The larger gains you’ll see quoted (D-Sport published a peak of around +14 whp at 6,500 rpm) generally come from an intake measured alongside a tune, not the intake by itself. Don’t attribute the whole delta to the air filter.
ND1 (2016–2018, 155 hp, 6,800 rpm redline) and ND2/ND3 (2019+, 181 hp, 7,500 rpm redline) respond similarly in character; the percentage gain from an intake is small on either. The ND2 already breathes better from the factory (revised ports, a throttle that flows about 28% more air, lighter pistons), so there’s less low-hanging restriction to recover.
Do you need a tune?
Section titled “Do you need a tune?”For the car to run safely on a stock tune, no — a quality intake is designed around the factory MAF and fuel trims will adapt. But you get the most out of an intake when the MAF housing position is accounted for in a tune.
The mechanism: the ND meters air with a MAF sensor, and the calibration that converts the MAF voltage to an airflow value assumes the sensor sits in a specific spot in specific airflow. Move the sensor into a different housing diameter or a position with different turbulence and the readings shift. The ECU corrects with fuel trims, but a tuner can re-map the MAF transfer function so the metering is accurate instead of trim-corrected — that’s where the intake’s potential actually shows up. If you run an aftermarket intake, tell your tuner which one, because the MAF housing matters.
Practical takeaway: intake-only on the stock tune is fine to drive. Intake + tune is where the combination earns its money, and most ND tuning shops expect the two together. See ECU tuning the ND for what a Skyactiv-G tune does and doesn’t deliver.
SCCA Solo class legality
Section titled “SCCA Solo class legality”This is the detail that catches autocrossers out, so check your class before you buy:
- Street category (the “stock” classes, e.g. the ND in CS): a cold-air or cone intake is not legal. You may only swap to a panel filter that fits inside the unmodified factory airbox. A full aftermarket intake bumps you out of Street.

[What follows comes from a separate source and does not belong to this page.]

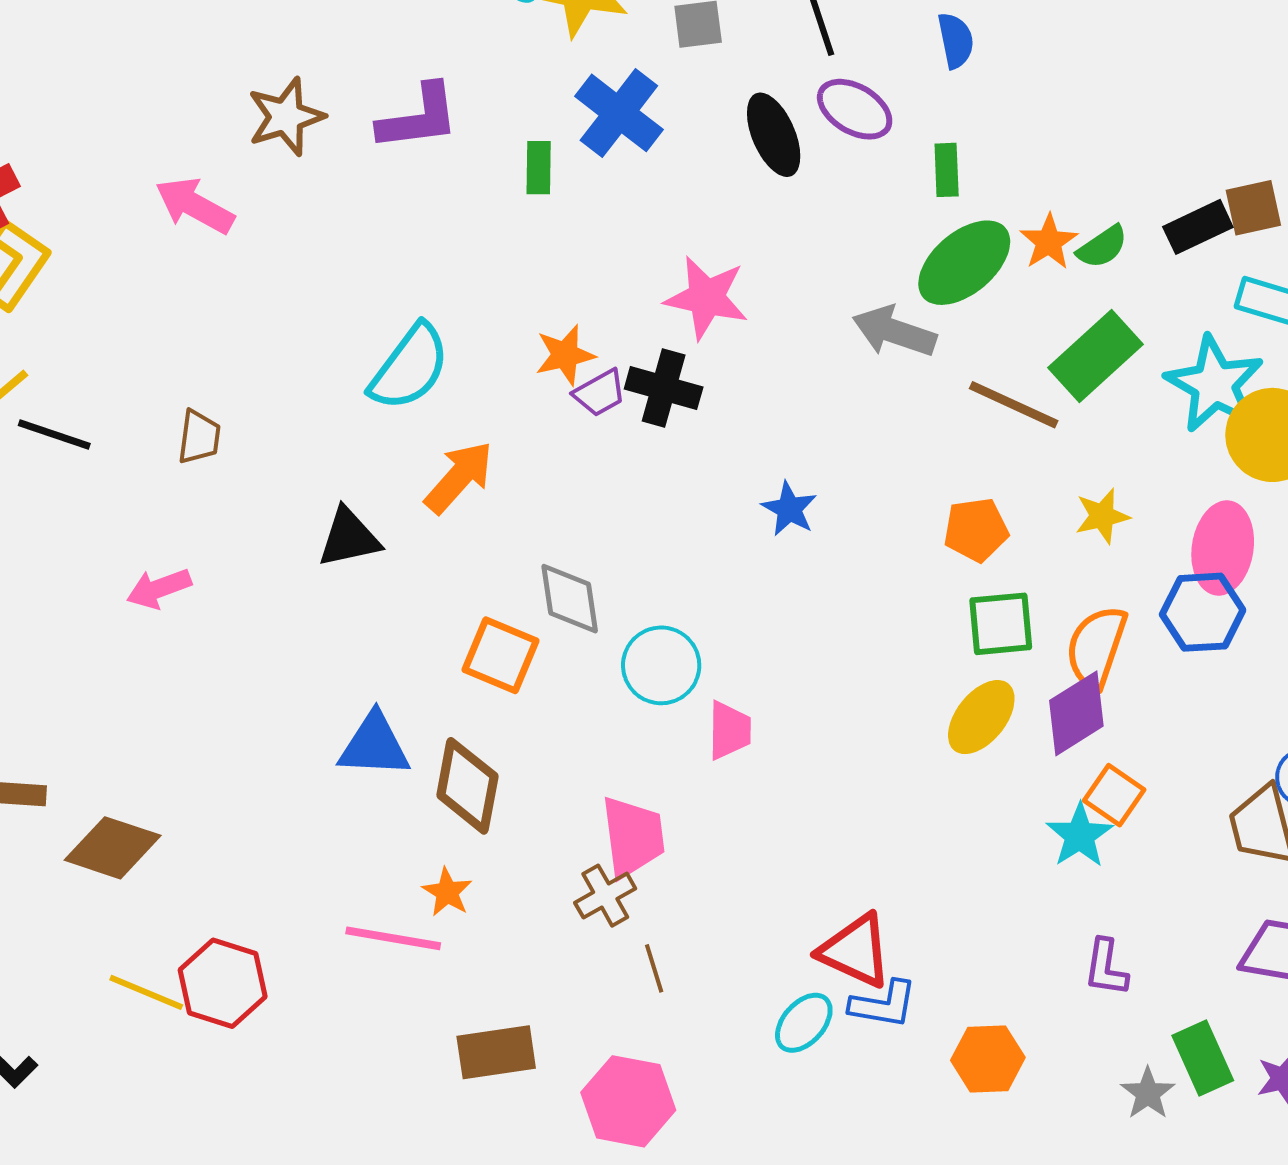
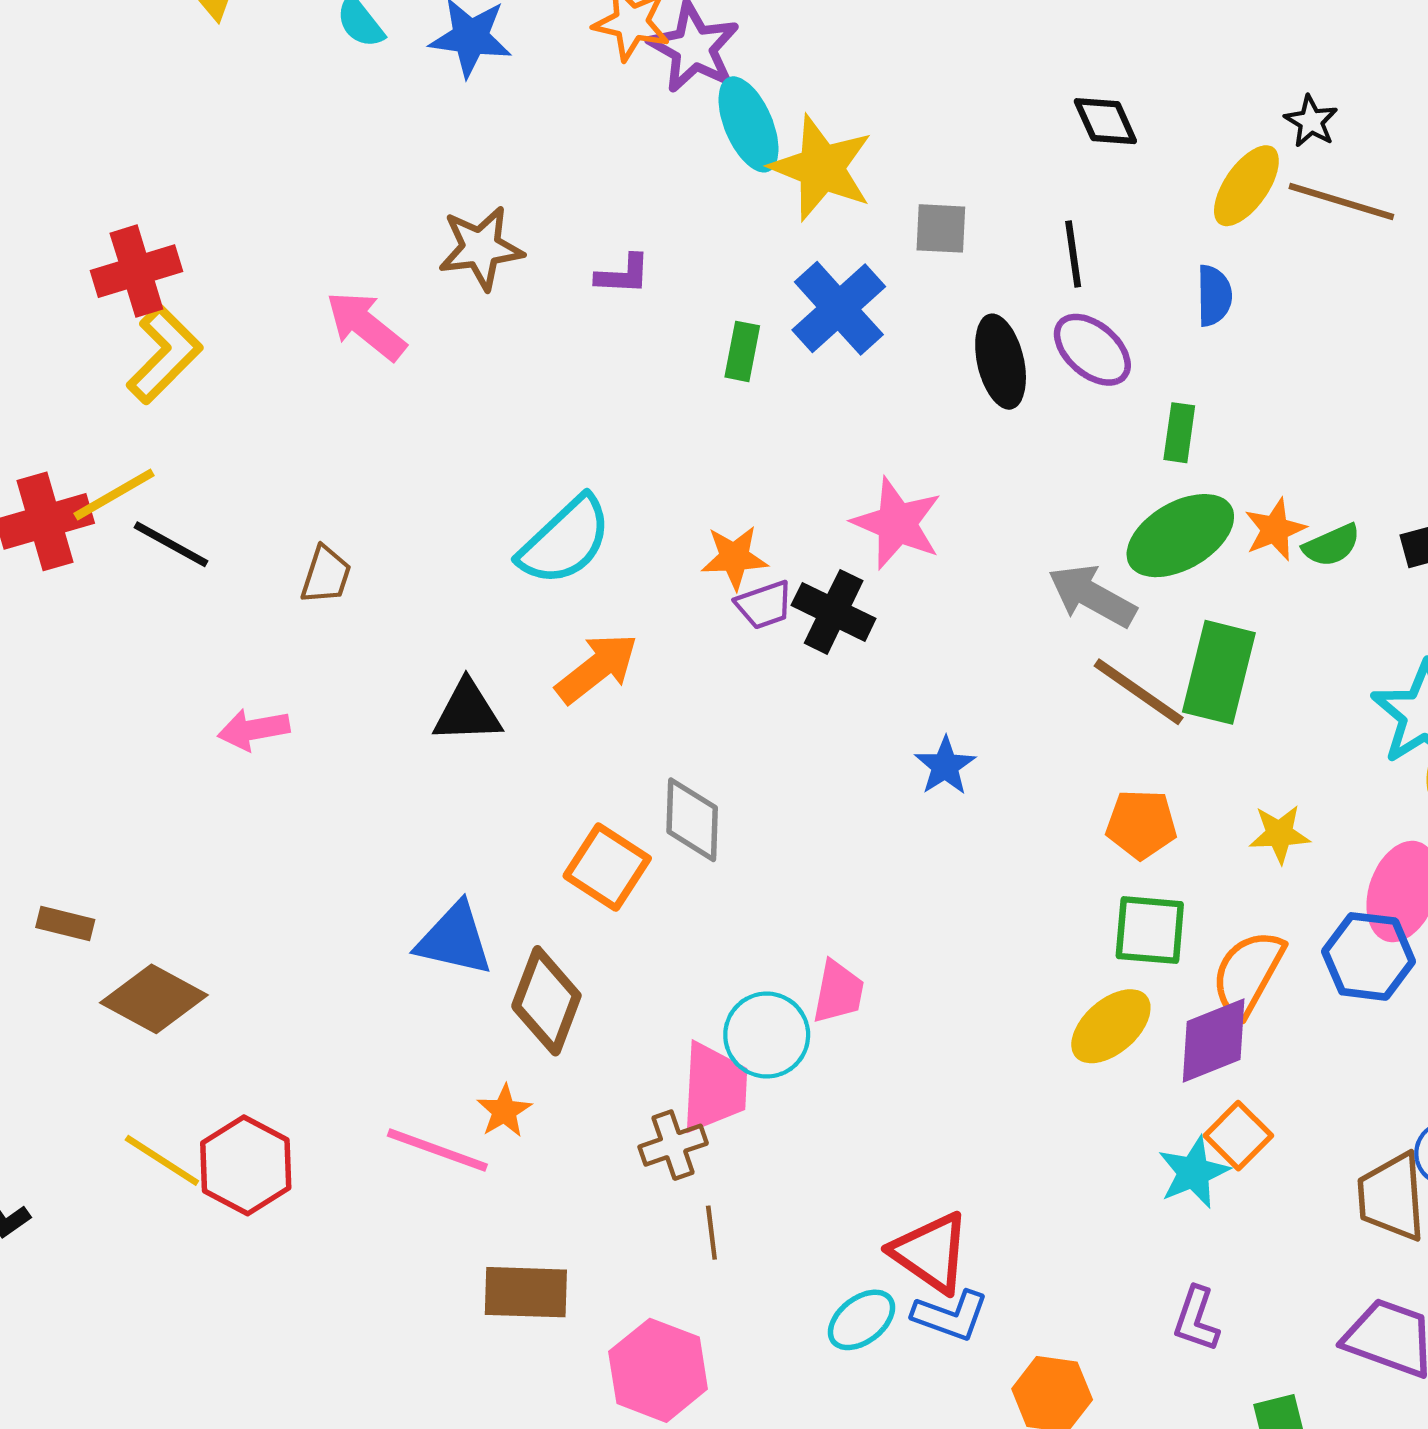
purple L-shape: (419, 117) -> (623, 274), size x0.6
green rectangle: (1095, 356) -> (1219, 672), moved, turned -44
brown line: (1014, 405) -> (1139, 692), moved
cyan circle: (661, 665) -> (767, 1035), moved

- Street Touring (STR, where the ND is competitive): intakes are allowed up to the throttle body. The MAF must be retained and keep its function and position in the flow path, and you can’t modify the car’s structure to route ducting (mounting holes are fine).
- Street Prepared and above: induction is essentially open.

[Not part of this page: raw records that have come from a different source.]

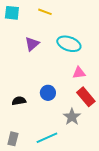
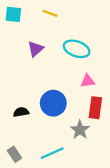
blue circle: (48, 93) -> (53, 103), size x1.5
red rectangle: (86, 97) -> (95, 108), turned 48
gray rectangle: (13, 139) -> (14, 154), turned -48

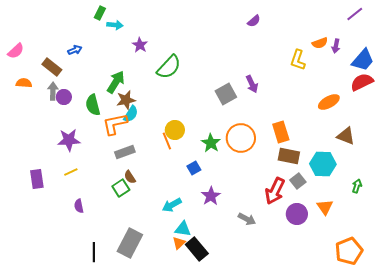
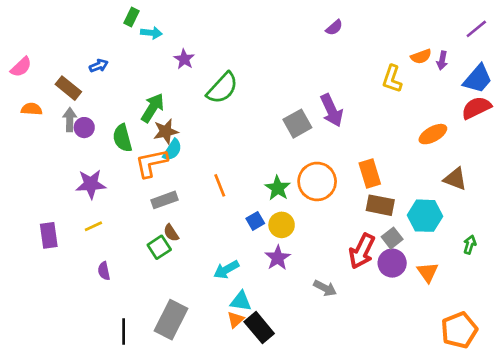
purple line: (355, 14) -> (476, 29), moved
purple arrow: (252, 84) -> (332, 110), size x1.4
yellow circle: (175, 130) -> (282, 225), moved
purple circle: (297, 214) -> (392, 263), moved

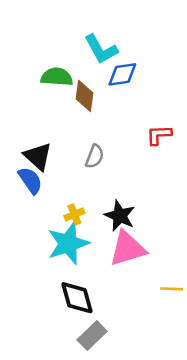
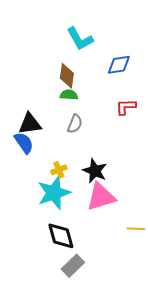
blue diamond: (122, 74) -> (119, 65), moved
green semicircle: (57, 77) -> (69, 95), moved, size x0.7
black triangle: (38, 156) -> (30, 124), turned -50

If you autocross in a Street class, an intake is a downgrade — it costs you nothing in lap time and costs you your class. Rules change year to year, so confirm against the current SCCA Solo rulebook for your class before spending. More on where the ND lands in autocross classing.
Popular ND kits
Section titled “Popular ND kits”Three names come up repeatedly for the ND 2.0:
- Mishimoto Performance Intake (MMAI-MIA-16): CNC-machined MAF housing for cleaner sensor readings, retains the factory cold-air duct, sits in a powder-coated heat-shield box. A common pick because it’s tidy and reuses the OEM cold feed.
- CorkSport CAI: combines the OEM cold-air ducting with a higher-flow filter; publishes modest gains (~3–4 whp) on the OEM tune and more with a tune.
- aFe Takeda Momentum: sealed-box cold-air design with a Pro Dry S filter; vendor claims in the ~6 hp / ~5 lb-ft range.
AEM, BBR, and others also make ND kits. Across all of them the meaningful differentiators are heat isolation (a true heat shield or sealed box vs. an open cone cooking next to the engine) and MAF housing design — those affect whether the intake actually helps or just sounds good while ingesting hot underhood air.
Honest summary
Section titled “Honest summary”If you want the noise and the throttle character, buy one — it’s a satisfying, reversible mod. If you’re chasing power per dollar, an intake is near the bottom of the list; spend on tires and alignment first, then a tune. And if you autocross in a Street class, leave the airbox alone.